Ketch - The Anthems Of Dread

Les américains de Ketch nous présentent leur premier album intitulé The Anthems Of Dread. Un album proposant 10 titres d’un Sludge/Doom aux bonnes senteurs de terre, de crasse et de sueur. Jamais la mort n’avait été si vivante !

Line-up :
Dave – Bass
David – Drums
Jeremy – Guitar
Zach – Vocals
Clay – Vocals (backing), Guitar

Tout d’abord soyons précis sur le contenu de ce premier LP qui est en réalité une fusion entre leur premier EP de 4 titres et 6 nouveaux titres. On a donc un son un peu différent sur les 4 derniers morceaux de l’album, j’ai préféré les nouveaux qui me paraissaient plus clairs et plus précis.

Le premier titre du CD, Fertile Rites By Sacrifice, commence sur des guitares claires aux réverbérations mystiques. La batterie rentre tranquillement, accompagnée d’une deuxième guitare qui vient souligner de manière très classieuse la mélodie principale. C’est profond et je suis immédiatement pris par le charme cet ensemble. On sent que la tempête est proche et j’ai toujours en tête leur étiquette Sludge/Doom. Les guitares, sales et noisy, s’installent et les choses sérieuses commencent. Les voix gutturales, sont incisives et bien senties, Ketch délivre une musique sincère où la souffrance est palpable. Ce premier morceau de 8 minutes, je ne l’ai pas senti passer, car Ketch peut être hypnotique par moment.

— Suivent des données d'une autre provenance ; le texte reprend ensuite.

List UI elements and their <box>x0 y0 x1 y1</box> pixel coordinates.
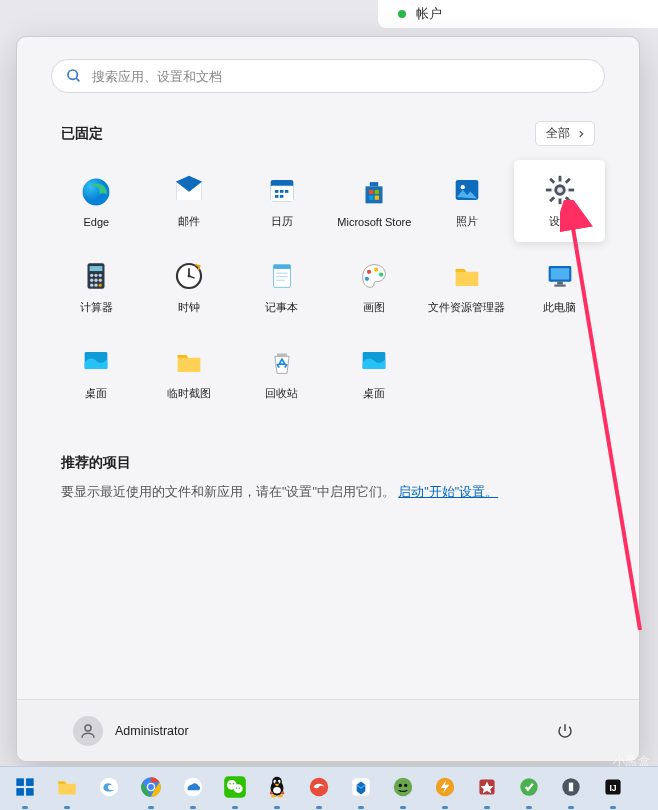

Le second morceau, Distant Time, plus classique, persiste dans ces atmosphères lourdes et plombées propres au Doom et au Sludge. On décerne tout de même bien les mélodies, car chez Ketch on ne laisse pas cet aspect de côté. Les solos me rappellent la grande époque de Paradise Lost. Tous les ingrédients sont là, et la cuisine est bien faite ! Il y a une véritable identité et unité tout au long de cet album. Le troisième titre, En Nomine Eius, nous transporte dans le bayou, et nous empêtre dans son marécage sonore et on y est bien. Je crois que ce titre est mon préféré. C’est ensuite un piano détuné au son noir et sombre, et une voix incantatoire qui font office d’intermède. Deux minutes de pose bien mérité, car cette musique est viscérale, et ne laisse pas indemne. Tout au long de leur LP le groupe s’insinue dans votre esprit, et fatalement ne va pas susciter joie et bonheur. Rares sont les groupes qui condensent autant de noirceur dans leurs titres. Mission réussie donc car je ne crois pas qu’ils avaient en tête de faire un album façon bisounours aux pays des licornes.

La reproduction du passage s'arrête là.